Records drawn from a dataset:
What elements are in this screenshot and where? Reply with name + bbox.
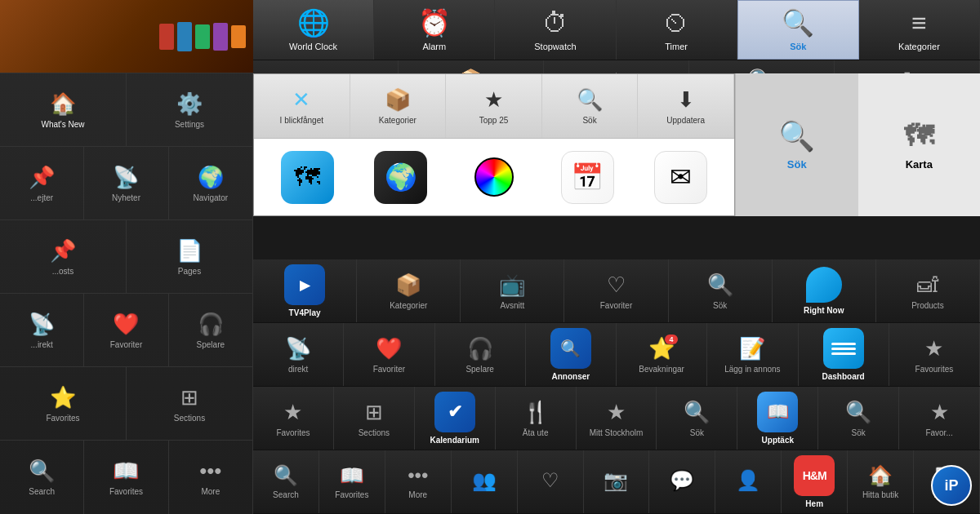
star-kal-icon: ★	[283, 400, 302, 425]
ann-item-favourites[interactable]: ★ Favourites	[889, 323, 980, 386]
left-top-image	[0, 0, 253, 73]
kal-item-favorites[interactable]: ★ Favorites	[253, 387, 334, 450]
tv4play-item-right-now[interactable]: Right Now	[773, 259, 876, 322]
bot-item-search[interactable]: 🔍 Search	[253, 450, 319, 513]
search-tab-sok[interactable]: 🔍 Sök	[736, 73, 858, 216]
kal-item-mitt-stockholm[interactable]: ★ Mitt Stockholm	[577, 387, 657, 450]
spelare-ann-label: Spelare	[466, 365, 493, 374]
sections-kal-label: Sections	[359, 428, 390, 437]
popup-nav-blickfanget[interactable]: ✕ I blickfånget	[254, 74, 350, 138]
popup-app-maps[interactable]: 🗺	[281, 151, 334, 204]
popup-blickfanget-label: I blickfånget	[280, 116, 323, 125]
search-tab-karta[interactable]: 🗺 Karta	[858, 73, 981, 216]
kal-item-ata-ute[interactable]: 🍴 Äta ute	[496, 387, 577, 450]
clock-item-world-clock[interactable]: 🌐 World Clock	[253, 0, 374, 60]
popup-nav-topp25[interactable]: ★ Topp 25	[446, 74, 542, 138]
sidebar-item-favorites3[interactable]: 📖 Favorites	[84, 441, 168, 514]
sidebar-item-settings[interactable]: ⚙️ Settings	[127, 73, 253, 146]
sidebar-item-favorites2[interactable]: ⭐ Favorites	[0, 367, 127, 440]
book-bot-icon: 📖	[340, 464, 364, 487]
ann-item-bevakningar[interactable]: ⭐ 4 Bevakningar	[617, 323, 707, 386]
bot-item-hm[interactable]: H&M Hem	[782, 450, 848, 513]
tv4play-item-favoriter[interactable]: ♡ Favoriter	[564, 259, 668, 322]
popup-nav-uppdatera[interactable]: ⬇ Uppdatera	[638, 74, 734, 138]
tv4play-label: TV4Play	[289, 308, 321, 317]
clock-item-alarm[interactable]: ⏰ Alarm	[374, 0, 495, 60]
tv4play-item-products[interactable]: 🛋 Products	[876, 259, 980, 322]
sok-kal-icon: 🔍	[684, 400, 710, 425]
sidebar-item-favoriter[interactable]: ❤️ Favoriter	[84, 294, 168, 366]
sidebar-item-search[interactable]: 🔍 Search	[0, 441, 84, 514]
sidebar-item-sections[interactable]: ⊞ Sections	[127, 367, 253, 440]
sidebar-item-more[interactable]: ••• More	[169, 441, 253, 514]
sok2-kal-label: Sök	[852, 428, 866, 437]
popup-app-calendar[interactable]: 📅	[561, 151, 614, 204]
sidebar-item-pages[interactable]: 📄 Pages	[127, 220, 253, 293]
tv4play-item-kategorier[interactable]: 📦 Kategorier	[357, 259, 461, 322]
sidebar-item-spelare[interactable]: 🎧 Spelare	[169, 294, 253, 366]
bot-item-more[interactable]: ••• More	[385, 450, 452, 513]
sidebar-item-posts[interactable]: 📌 ...osts	[0, 220, 127, 293]
kal-item-uptack[interactable]: 📖 Upptäck	[737, 387, 818, 450]
bot-item-users[interactable]: 👥	[452, 450, 518, 513]
spelare-label: Spelare	[197, 340, 225, 349]
kal-item-sok[interactable]: 🔍 Sök	[657, 387, 737, 450]
popup-nav-kategorier[interactable]: 📦 Kategorier	[350, 74, 447, 138]
clock-item-timer[interactable]: ⏲ Timer	[617, 0, 737, 60]
dashboard-icon	[823, 328, 864, 369]
kal-item-sections[interactable]: ⊞ Sections	[334, 387, 415, 450]
bot-item-contacts[interactable]: 👤	[715, 450, 782, 513]
search-bot-label: Search	[273, 490, 299, 499]
tv4play-item-sok[interactable]: 🔍 Sök	[669, 259, 773, 322]
popup-app-colors[interactable]	[467, 151, 520, 204]
users-bot-icon: 👥	[472, 469, 497, 492]
left-nav-row-5: ⭐ Favorites ⊞ Sections	[0, 367, 253, 441]
more-left-label: More	[201, 487, 220, 496]
sidebar-item-whats-new[interactable]: 🏠 What's New	[0, 73, 127, 146]
bot-item-camera[interactable]: 📷	[584, 450, 650, 513]
popup-topp25-label: Topp 25	[479, 116, 509, 125]
clock-item-sok[interactable]: 🔍 Sök	[737, 0, 859, 60]
sidebar-item-projekt[interactable]: 📌 ...ejter	[0, 147, 84, 219]
popup-sok-label: Sök	[582, 116, 596, 125]
antenna-icon: 📡	[29, 312, 55, 337]
direkt-label: direkt	[288, 365, 308, 374]
kal-item-favor[interactable]: ★ Favor...	[899, 387, 980, 450]
favoriter-label: Favoriter	[110, 340, 142, 349]
ann-item-direkt[interactable]: 📡 direkt	[253, 323, 344, 386]
sidebar-item-navigator[interactable]: 🌍 Navigator	[169, 147, 253, 219]
tv4play-item-avsnitt[interactable]: 📺 Avsnitt	[461, 259, 564, 322]
bot-item-hitta-butik[interactable]: 🏠 Hitta butik	[848, 450, 914, 513]
bot-item-heart[interactable]: ♡	[518, 450, 584, 513]
ann-item-favoriter[interactable]: ❤️ Favoriter	[344, 323, 434, 386]
search-tab-karta-label: Karta	[906, 158, 933, 171]
popup-kategorier-icon: 📦	[385, 87, 411, 113]
kal-item-kalendarium[interactable]: ✔ Kalendarium	[415, 387, 496, 450]
ann-item-annonser[interactable]: 🔍 Annonser	[526, 323, 617, 386]
tv4play-item-tv4play[interactable]: TV4Play	[253, 259, 357, 322]
sidebar-item-nyheter[interactable]: 📡 Nyheter	[84, 147, 168, 219]
popup-nav-sok[interactable]: 🔍 Sök	[542, 74, 639, 138]
alarm-label: Alarm	[422, 42, 446, 51]
clock-item-kategorier[interactable]: ≡ Kategorier	[859, 0, 980, 60]
tv4-favoriter-label: Favoriter	[600, 301, 632, 310]
sok2-kal-icon: 🔍	[845, 400, 871, 425]
products-icon: 🛋	[917, 273, 938, 298]
ip-badge[interactable]: iP	[931, 465, 972, 506]
clock-item-stopwatch[interactable]: ⏱ Stopwatch	[495, 0, 616, 60]
color-wheel-icon	[474, 157, 514, 197]
sok-label: Sök	[790, 42, 806, 51]
bot-item-msg[interactable]: 💬	[649, 450, 715, 513]
bot-item-favorites[interactable]: 📖 Favorites	[319, 450, 385, 513]
popup-app-mail[interactable]: ✉	[654, 151, 707, 204]
ann-item-dashboard[interactable]: Dashboard	[799, 323, 889, 386]
camera-bot-icon: 📷	[604, 469, 628, 492]
antenna-ann-icon: 📡	[285, 336, 311, 361]
kal-item-sok2[interactable]: 🔍 Sök	[818, 387, 899, 450]
ann-item-lagg-in-annons[interactable]: 📝 Lägg in annons	[707, 323, 798, 386]
ann-item-spelare[interactable]: 🎧 Spelare	[435, 323, 526, 386]
hm-label: Hem	[805, 499, 823, 508]
sidebar-item-irekt[interactable]: 📡 ...irekt	[0, 294, 84, 366]
pages-label: Pages	[178, 267, 201, 276]
popup-app-globe[interactable]: 🌍	[374, 151, 427, 204]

■ What to do ■
Which lines above include the string "users"? Show them.

■ Solution ■
bot-item-users[interactable]: 👥	[452, 450, 518, 513]
users-bot-icon: 👥	[472, 469, 497, 492]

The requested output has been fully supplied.